**TASK TO CARRY OUT**
Every record is to be printed exactly as written, and any picture in it is skipped.

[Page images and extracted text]

══════

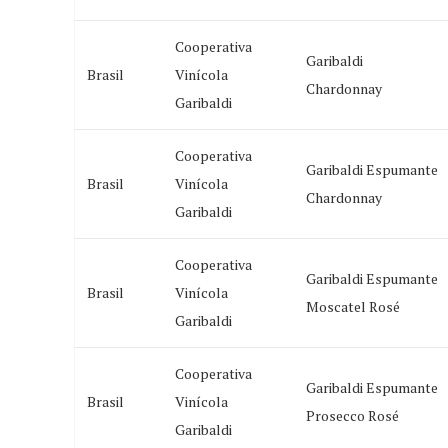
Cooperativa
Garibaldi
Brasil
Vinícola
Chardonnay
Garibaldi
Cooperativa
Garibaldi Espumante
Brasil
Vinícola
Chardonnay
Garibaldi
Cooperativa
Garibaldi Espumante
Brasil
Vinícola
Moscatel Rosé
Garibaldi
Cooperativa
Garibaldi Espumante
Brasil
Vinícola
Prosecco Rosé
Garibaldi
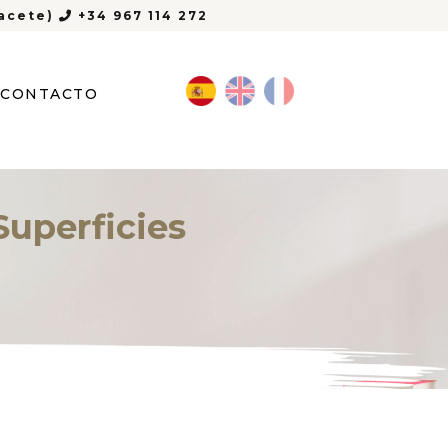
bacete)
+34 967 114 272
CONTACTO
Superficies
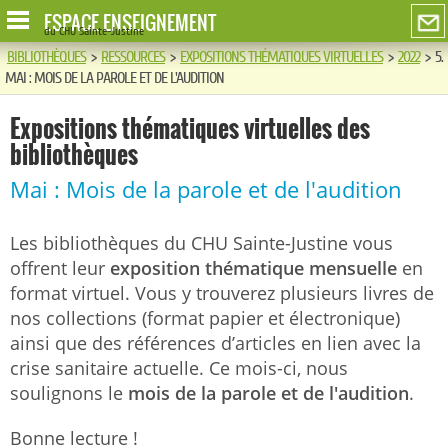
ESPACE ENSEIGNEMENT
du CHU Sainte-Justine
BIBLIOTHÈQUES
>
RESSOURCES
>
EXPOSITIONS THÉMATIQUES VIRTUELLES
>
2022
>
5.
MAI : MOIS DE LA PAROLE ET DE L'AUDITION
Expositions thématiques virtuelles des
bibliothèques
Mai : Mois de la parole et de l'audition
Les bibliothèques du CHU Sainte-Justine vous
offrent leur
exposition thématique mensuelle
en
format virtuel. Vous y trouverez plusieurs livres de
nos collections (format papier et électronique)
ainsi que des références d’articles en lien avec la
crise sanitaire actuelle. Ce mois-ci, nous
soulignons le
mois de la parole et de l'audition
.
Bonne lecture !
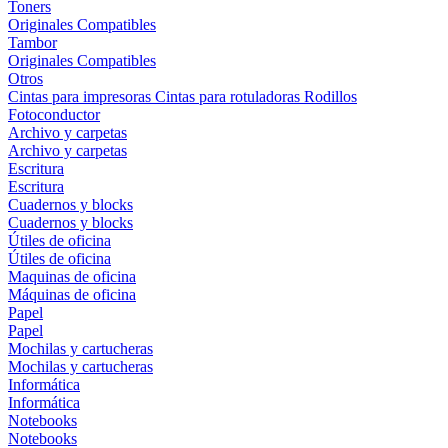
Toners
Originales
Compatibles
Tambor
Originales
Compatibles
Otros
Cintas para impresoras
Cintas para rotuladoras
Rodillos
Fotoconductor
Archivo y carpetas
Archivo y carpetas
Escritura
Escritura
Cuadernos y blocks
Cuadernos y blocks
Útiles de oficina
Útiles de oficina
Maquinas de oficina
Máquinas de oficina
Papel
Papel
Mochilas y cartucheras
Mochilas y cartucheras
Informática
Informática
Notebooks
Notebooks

══════

**OUTPUT FOR THIS EXERCISE**
Cooperativa
Garibaldi
Brasil
Vinícola
Chardonnay
Garibaldi
Cooperativa
Garibaldi Espumante
Brasil
Vinícola
Chardonnay
Garibaldi
Cooperativa
Garibaldi Espumante
Brasil
Vinícola
Moscatel Rosé
Garibaldi
Cooperativa
Garibaldi Espumante
Brasil
Vinícola
Prosecco Rosé
Garibaldi
bacete)
+34 967 114 272
CONTACTO
Superficies
ESPACE ENSEIGNEMENT
du CHU Sainte-Justine
BIBLIOTHÈQUES
>
RESSOURCES
>
EXPOSITIONS THÉMATIQUES VIRTUELLES
>
2022
>
5.
MAI : MOIS DE LA PAROLE ET DE L'AUDITION
Expositions thématiques virtuelles des
bibliothèques
Mai : Mois de la parole et de l'audition
Les bibliothèques du CHU Sainte-Justine vous
offrent leur
exposition thématique mensuelle
en
format virtuel. Vous y trouverez plusieurs livres de
nos collections (format papier et électronique)
ainsi que des références d’articles en lien avec la
crise sanitaire actuelle. Ce mois-ci, nous
soulignons le
mois de la parole et de l'audition
.
Bonne lecture !
Toners
Originales
Compatibles
Tambor
Originales
Compatibles
Otros
Cintas para impresoras
Cintas para rotuladoras
Rodillos
Fotoconductor
Archivo y carpetas
Archivo y carpetas
Escritura
Escritura
Cuadernos y blocks
Cuadernos y blocks
Útiles de oficina
Útiles de oficina
Maquinas de oficina
Máquinas de oficina
Papel
Papel
Mochilas y cartucheras
Mochilas y cartucheras
Informática
Informática
Notebooks
Notebooks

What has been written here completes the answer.